::: INFORMATION :::

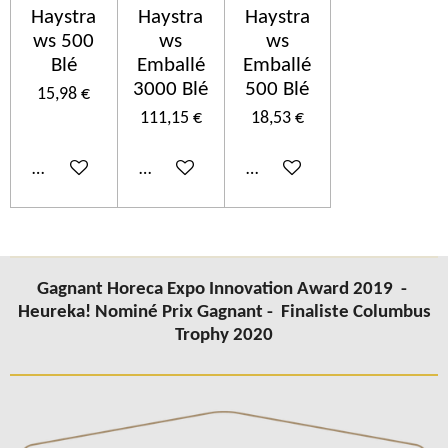
Haystra
Haystra
Haystra
ws 500
ws
ws
Blé
Emballé
Emballé
3000 Blé
500 Blé
15,98 €
111,15 €
18,53 €
Ajouter au panier
Ajouter au panier
Ajouter au panier
Gagnant Horeca Expo Innovation Award 2019 -
Heureka! Nominé Prix Gagnant -
Finaliste Columbus
Trophy 2020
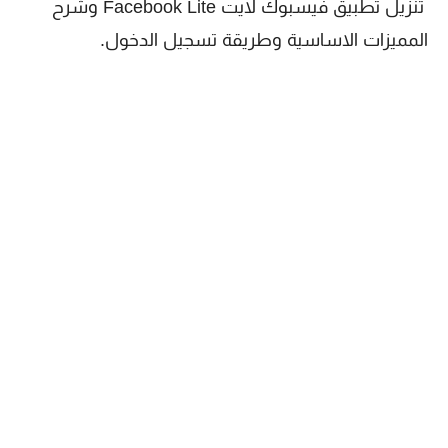
تنزيل تطبيق فيسبوك لايت Facebook Lite‏ وشرح
المميزات الاساسية وطريقة تسجيل الدخول.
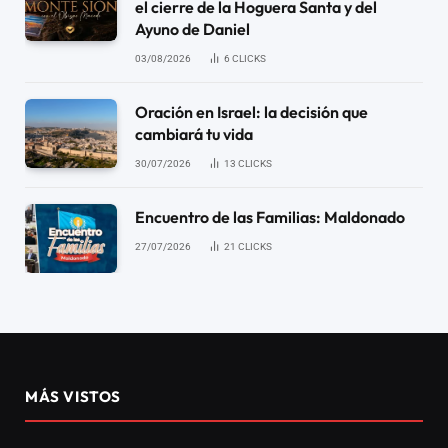
el cierre de la Hoguera Santa y del
Ayuno de Daniel
03/08/2026
6
CLICKS
Oración en Israel: la decisión que
cambiará tu vida
30/07/2026
13
CLICKS
Encuentro de las Familias: Maldonado
27/07/2026
21
CLICKS
MÁS VISTOS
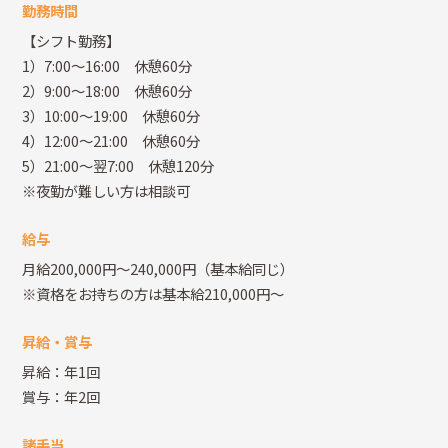
勤務時間
【シフト勤務】
1）7:00～16:00 休憩60分
2）9:00～18:00 休憩60分
3）10:00～19:00 休憩60分
4）12:00～21:00 休憩60分
5）21:00～翌7:00 休憩120分
※夜勤が難しい方は相談可
給与
月給200,000円～240,000円（基本給同じ）
※資格をお持ちの方は基本給210,000円～
昇給・賞与
昇給：年1回
賞与：年2回
諸手当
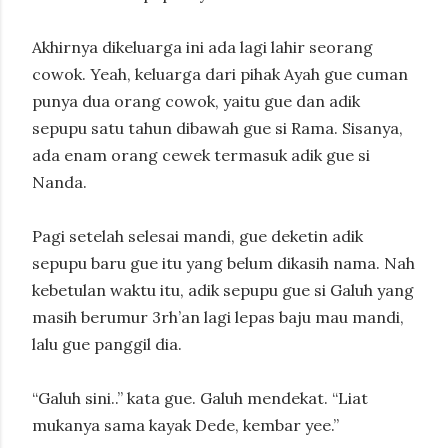
Akhirnya dikeluarga ini ada lagi lahir seorang
cowok. Yeah, keluarga dari pihak Ayah gue cuman
punya dua orang cowok, yaitu gue dan adik
sepupu satu tahun dibawah gue si Rama. Sisanya,
ada enam orang cewek termasuk adik gue si
Nanda.
Pagi setelah selesai mandi, gue deketin adik
sepupu baru gue itu yang belum dikasih nama. Nah
kebetulan waktu itu, adik sepupu gue si Galuh yang
masih berumur 3rh’an lagi lepas baju mau mandi,
lalu gue panggil dia.
“Galuh sini..” kata gue. Galuh mendekat. “Liat
mukanya sama kayak Dede, kembar yee.”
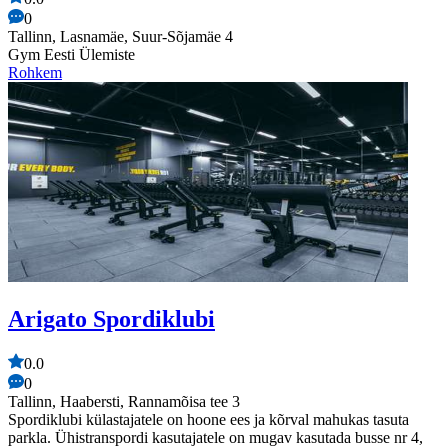
0
Tallinn, Lasnamäe, Suur-Sõjamäe 4
Gym Eesti Ülemiste
Rohkem
Arigato Spordiklubi
0.0
0
Tallinn, Haabersti, Rannamõisa tee 3
Spordiklubi külastajatele on hoone ees ja kõrval mahukas tasuta
parkla. Ühistranspordi kasutajatele on mugav kasutada busse nr 4,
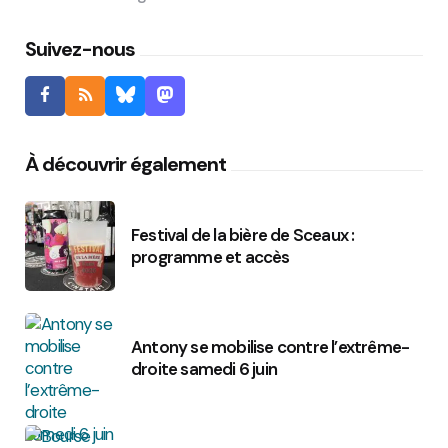
Suivez-nous
À découvrir également
Festival de la bière de Sceaux :
programme et accès
Antony se mobilise contre l’extrême-
droite samedi 6 juin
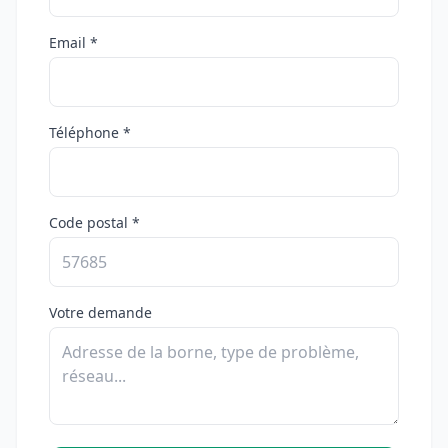
Email *
Téléphone *
Code postal *
Votre demande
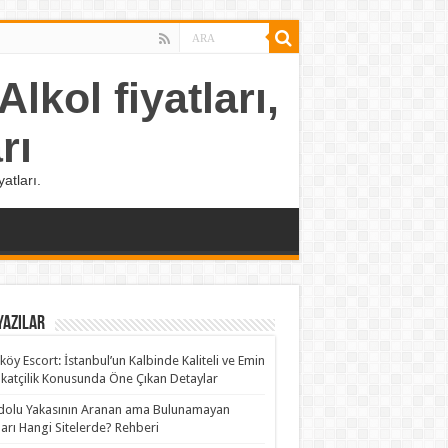
lkol fiyatları,
rı
atları.
Yazılar
köy Escort: İstanbul’un Kalbinde Kaliteli ve Emin
katçilik Konusunda Öne Çıkan Detaylar
olu Yakasının Aranan ama Bulunamayan
rları Hangi Sitelerde? Rehberi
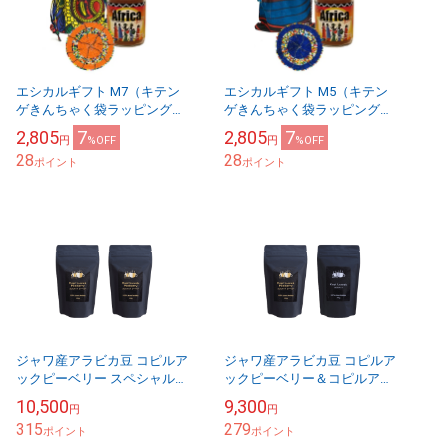
エシカルギフト M7（キテン
エシカルギフト M5（キテン
ゲきんちゃく袋ラッピング）
ゲきんちゃく袋ラッピング）
カフェアフリカ・バラカ 瓶、
カフェアフリカ・バラカ 瓶、
2,805
7
2,805
7
円
%OFF
円
%OFF
マサイビーズコースター、キ
マサイビーズコースター、キ
28
28
テンゲ巾着袋 使い捨て...
ポイント
テンゲ巾着袋 使い捨て...
ポイント
ジャワ産アラビカ豆 コピルア
ジャワ産アラビカ豆 コピルア
ックピーベリー スペシャルセ
ックピーベリー＆コピルアッ
ット
クセット
10,500
9,300
円
円
315
279
ポイント
ポイント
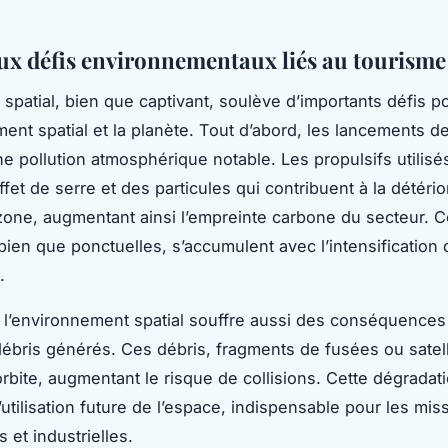
ux défis environnementaux liés au tourisme 
 spatial, bien que captivant, soulève d’importants défis p
ment spatial et la planète. Tout d’abord, les lancements d
e pollution atmosphérique notable. Les propulsifs utilisés
fet de serre et des particules qui contribuent à la détério
one, augmentant ainsi l’empreinte carbone du secteur. 
bien que ponctuelles, s’accumulent avec l’intensification 
.
s, l’environnement spatial souffre aussi des conséquence
bris générés. Ces débris, fragments de fusées ou satell
orbite, augmentant le risque de collisions. Cette dégradati
utilisation future de l’espace, indispensable pour les mis
s et industrielles.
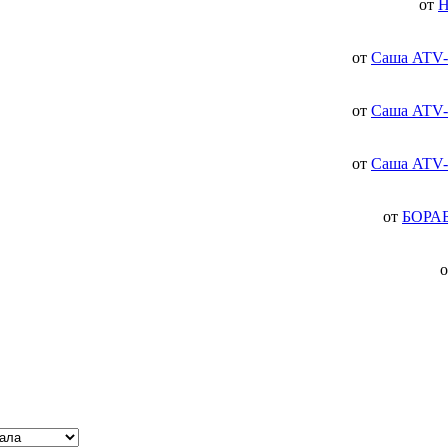
от
H
от
Саша ATV-
от
Саша ATV-
от
Саша ATV-
от
БОРА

:::

» TASK TO COMPLETE:
Every line above should be transcribed word for word; leave the pictures out.

» RESULT FOR THIS TASK:
Haystra
Haystra
Haystra
ws 500
ws
ws
Blé
Emballé
Emballé
3000 Blé
500 Blé
15,98 €
111,15 €
18,53 €
Ajouter au panier
Ajouter au panier
Ajouter au panier
Gagnant Horeca Expo Innovation Award 2019 -
Heureka! Nominé Prix Gagnant -
Finaliste Columbus
Trophy 2020
تنزيل تطبيق فيسبوك لايت Facebook Lite‏ وشرح
المميزات الاساسية وطريقة تسجيل الدخول.
el cierre de la Hoguera Santa y del
Ayuno de Daniel
03/08/2026
6
CLICKS
Oración en Israel: la decisión que
cambiará tu vida
30/07/2026
13
CLICKS
Encuentro de las Familias: Maldonado
27/07/2026
21
CLICKS
MÁS VISTOS
勤務時間
【シフト勤務】
1）7:00～16:00 休憩60分
2）9:00～18:00 休憩60分
3）10:00～19:00 休憩60分
4）12:00～21:00 休憩60分
5）21:00～翌7:00 休憩120分
※夜勤が難しい方は相談可
給与
月給200,000円～240,000円（基本給同じ）
※資格をお持ちの方は基本給210,000円～
昇給・賞与
昇給：年1回
賞与：年2回
諸手当
Akhirnya dikeluarga ini ada lagi lahir seorang
cowok. Yeah, keluarga dari pihak Ayah gue cuman
punya dua orang cowok, yaitu gue dan adik
sepupu satu tahun dibawah gue si Rama. Sisanya,
ada enam orang cewek termasuk adik gue si
Nanda.
Pagi setelah selesai mandi, gue deketin adik
sepupu baru gue itu yang belum dikasih nama. Nah
kebetulan waktu itu, adik sepupu gue si Galuh yang
masih berumur 3rh’an lagi lepas baju mau mandi,
lalu gue panggil dia.
“Galuh sini..” kata gue. Galuh mendekat. “Liat
mukanya sama kayak Dede, kembar yee.”
0
Tallinn, Lasnamäe, Suur-Sõjamäe 4
Gym Eesti Ülemiste
Rohkem
Arigato Spordiklubi
0.0
0
Tallinn, Haabersti, Rannamõisa tee 3
Spordiklubi külastajatele on hoone ees ja kõrval mahukas tasuta
parkla. Ühistranspordi kasutajatele on mugav kasutada busse nr 4,
Suivez-nous
À découvrir également
Festival de la bière de Sceaux :
programme et accès
Antony se mobilise contre l’extrême-
droite samedi 6 juin
Email *
Téléphone *
Code postal *
Votre demande
lkol fiyatları,
rı
atları.
Yazılar
köy Escort: İstanbul’un Kalbinde Kaliteli ve Emin
katçilik Konusunda Öne Çıkan Detaylar
olu Yakasının Aranan ama Bulunamayan
rları Hangi Sitelerde? Rehberi
エシカルギフト M7（キテン
エシカルギフト M5（キテン
ゲきんちゃく袋ラッピング）
ゲきんちゃく袋ラッピング）
カフェアフリカ・バラカ 瓶、
カフェアフリカ・バラカ 瓶、
2,805
7
2,805
7
円
%OFF
円
%OFF
マサイビーズコースター、キ
マサイビーズコースター、キ
28
28
テンゲ巾着袋 使い捨て...
ポイント
テンゲ巾着袋 使い捨て...
ポイント
ジャワ産アラビカ豆 コピルア
ジャワ産アラビカ豆 コピルア
ックピーベリー スペシャルセ
ックピーベリー＆コピルアッ
ット
クセット
10,500
9,300
円
円
315
279
ポイント
ポイント
ux défis environnementaux liés au tourisme 
 spatial, bien que captivant, soulève d’importants défis p
ment spatial et la planète. Tout d’abord, les lancements d
e pollution atmosphérique notable. Les propulsifs utilisés
fet de serre et des particules qui contribuent à la détério
one, augmentant ainsi l’empreinte carbone du secteur. 
bien que ponctuelles, s’accumulent avec l’intensification 
.
s, l’environnement spatial souffre aussi des conséquence
bris générés. Ces débris, fragments de fusées ou satell
orbite, augmentant le risque de collisions. Cette dégradati
utilisation future de l’espace, indispensable pour les mis
s et industrielles.
от
H
от
Саша ATV-
от
Саша ATV-
от
Саша ATV-
от
БОРА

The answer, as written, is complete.